**Problem to solve**
Copy each line below containing "your".

[Records from a data collection]
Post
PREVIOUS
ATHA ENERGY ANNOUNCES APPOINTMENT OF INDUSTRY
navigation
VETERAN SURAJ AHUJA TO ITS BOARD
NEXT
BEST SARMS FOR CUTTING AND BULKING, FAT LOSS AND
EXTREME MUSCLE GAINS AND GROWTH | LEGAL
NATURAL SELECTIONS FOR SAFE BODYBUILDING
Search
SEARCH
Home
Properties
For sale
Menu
==
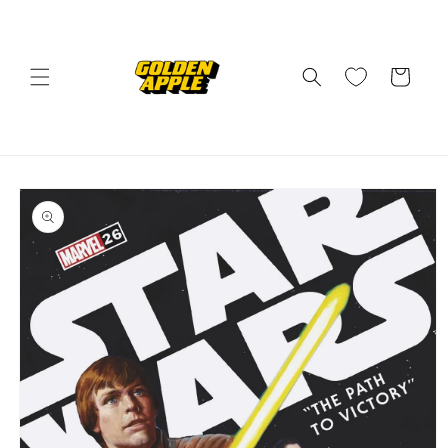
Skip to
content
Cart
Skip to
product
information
==
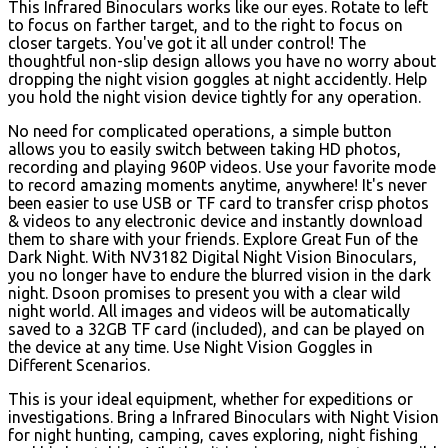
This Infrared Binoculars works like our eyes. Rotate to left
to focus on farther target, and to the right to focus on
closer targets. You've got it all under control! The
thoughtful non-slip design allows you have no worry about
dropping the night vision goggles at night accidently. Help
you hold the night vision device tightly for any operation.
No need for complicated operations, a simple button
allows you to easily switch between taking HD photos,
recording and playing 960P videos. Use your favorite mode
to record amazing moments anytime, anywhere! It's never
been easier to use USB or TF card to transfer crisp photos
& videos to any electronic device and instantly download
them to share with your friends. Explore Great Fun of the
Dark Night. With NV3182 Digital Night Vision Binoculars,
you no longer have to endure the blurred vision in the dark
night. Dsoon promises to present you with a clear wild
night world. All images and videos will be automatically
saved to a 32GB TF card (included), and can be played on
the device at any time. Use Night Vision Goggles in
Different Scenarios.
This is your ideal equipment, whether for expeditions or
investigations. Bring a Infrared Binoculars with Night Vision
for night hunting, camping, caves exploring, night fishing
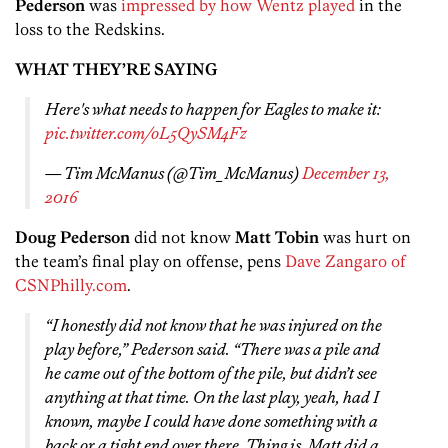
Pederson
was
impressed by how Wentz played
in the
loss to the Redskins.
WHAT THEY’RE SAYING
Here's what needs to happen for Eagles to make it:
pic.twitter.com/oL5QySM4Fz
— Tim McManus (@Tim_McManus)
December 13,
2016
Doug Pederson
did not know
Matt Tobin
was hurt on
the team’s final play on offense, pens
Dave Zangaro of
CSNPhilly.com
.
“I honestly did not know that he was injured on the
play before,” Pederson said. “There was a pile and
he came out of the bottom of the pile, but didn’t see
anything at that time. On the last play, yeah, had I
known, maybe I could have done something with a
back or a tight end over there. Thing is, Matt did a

**Solution to this task**
recording and playing 960P videos. Use your favorite mode
them to share with your friends. Explore Great Fun of the
This is your ideal equipment, whether for expeditions or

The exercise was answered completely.